This morning, PLF filed an Amicus Letter urging the Supreme Court of California to grant review of the court of appeal’s decision in Environmental Law Foundation v. State Water Resources Control Board.
The court of appeal held that Siskiyou County, California is required to consider public trust interests before granting a permit to construct a groundwater well, even though no court in California has ever held that groundwater falls within the public trust. The court reasoned that, even though groundwater itself is not subject to the public trust doctrine, the extraction of groundwater in Siskiyou County may indirectly harm water levels in the Scott River, which is subject to public trust considerations.
Unfortunately, the court of appeal unmoored the public trust doctrine from any limiting principle.

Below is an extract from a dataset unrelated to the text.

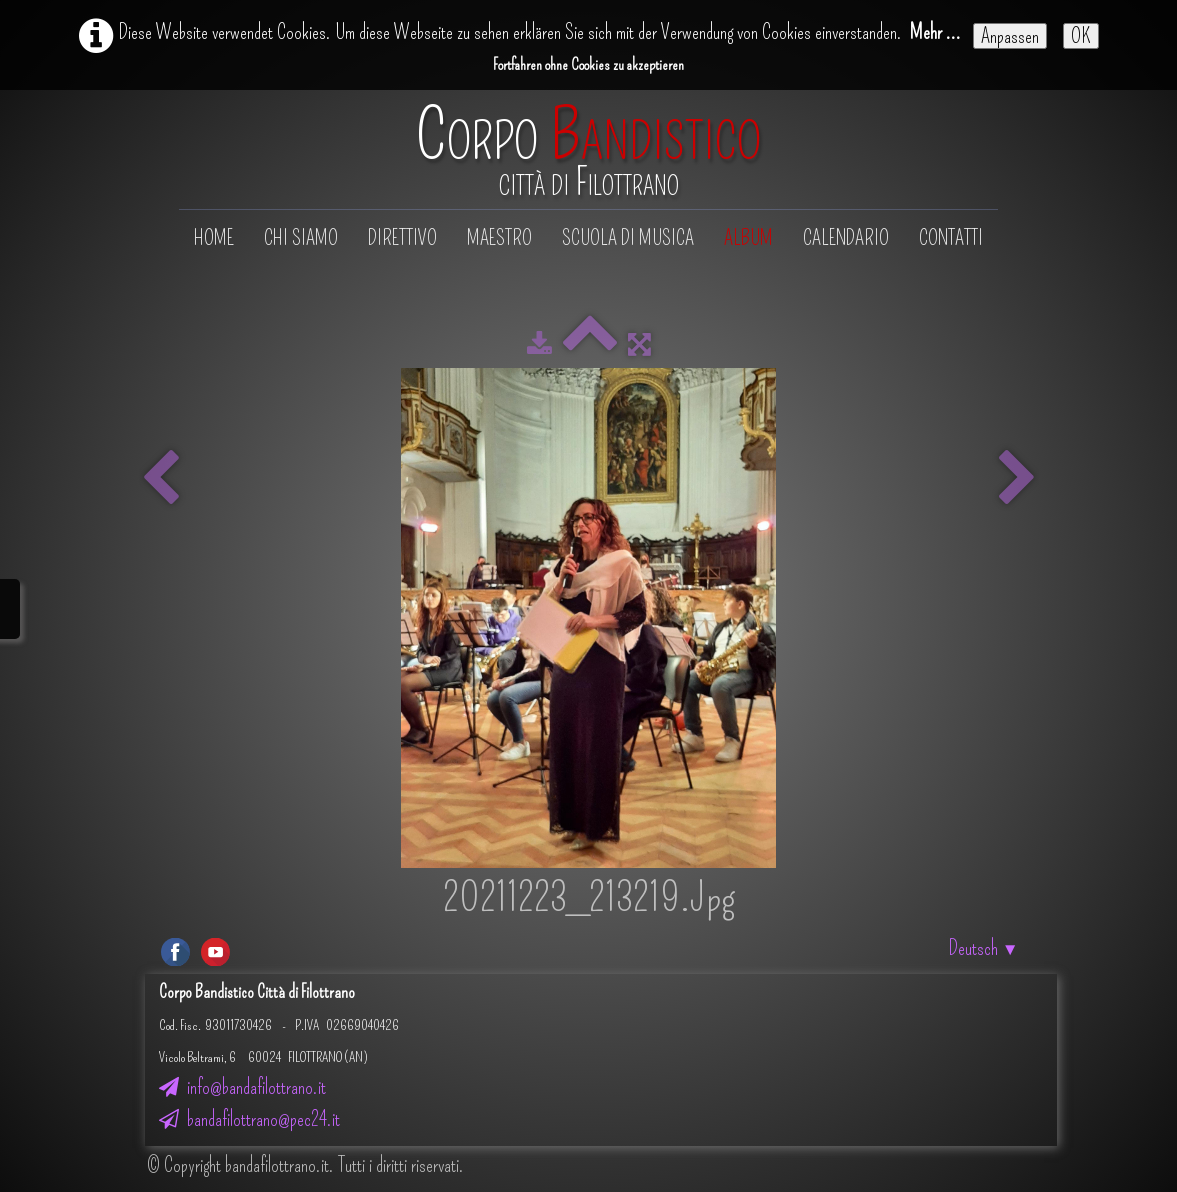 The height and width of the screenshot is (1192, 1177). I want to click on Calendario, so click(846, 238).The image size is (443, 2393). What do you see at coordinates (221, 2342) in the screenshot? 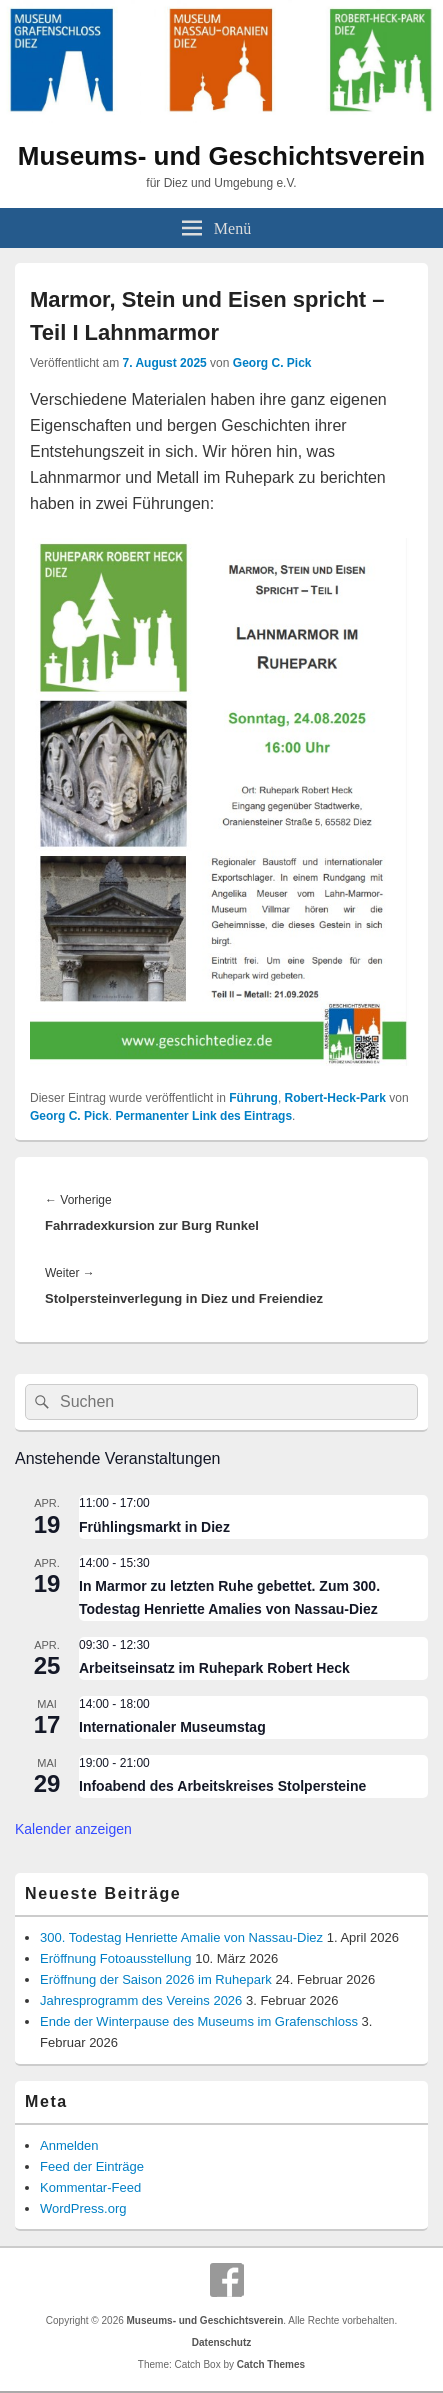
I see `Datenschutz` at bounding box center [221, 2342].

Siskiyou County grants well permits on a “ministerial” basis, meaning that as long as an applicant meets certain enumerated requirements, that applicant will receive a permit as of right. But now, the court of appeal decision requires counties like Siskiyou to make discretionary determinations based on public trust considerations any time an activity—presumably, any activity—might have some impact on a public trust resource. But many human activities (even non-water-related activities) can substantially alter rates of erosion, surface runoff, infiltration, overland flow, and evapotranspiration, all of which plausibly could affect levels of navigable streams. Thus, the court of appeal’s decision creates significant uncertainty about whether and where the usual ministerial review is adequate, and potentially requires local governments to create mechanisms for discretionary review where no such mechanism currently exists. In the absence of further clarification, cities and counties will be left uncertain as to exactly where their public trust obligations end. Undoubtedly, this will lead to a flood of litigation as various interest groups compete to define exactly which activities are sufficiently connected to observable impacts on public trust resources to warrant public trust consideration. But California’s courts are already overloaded with environmental challenges to land-use decisions.
The court of appeal’s decision creates an obligation but provides no guidance on where it arises and how it can be satisfied. That’s why we’ve asked the Supreme Court of California to take a closer look.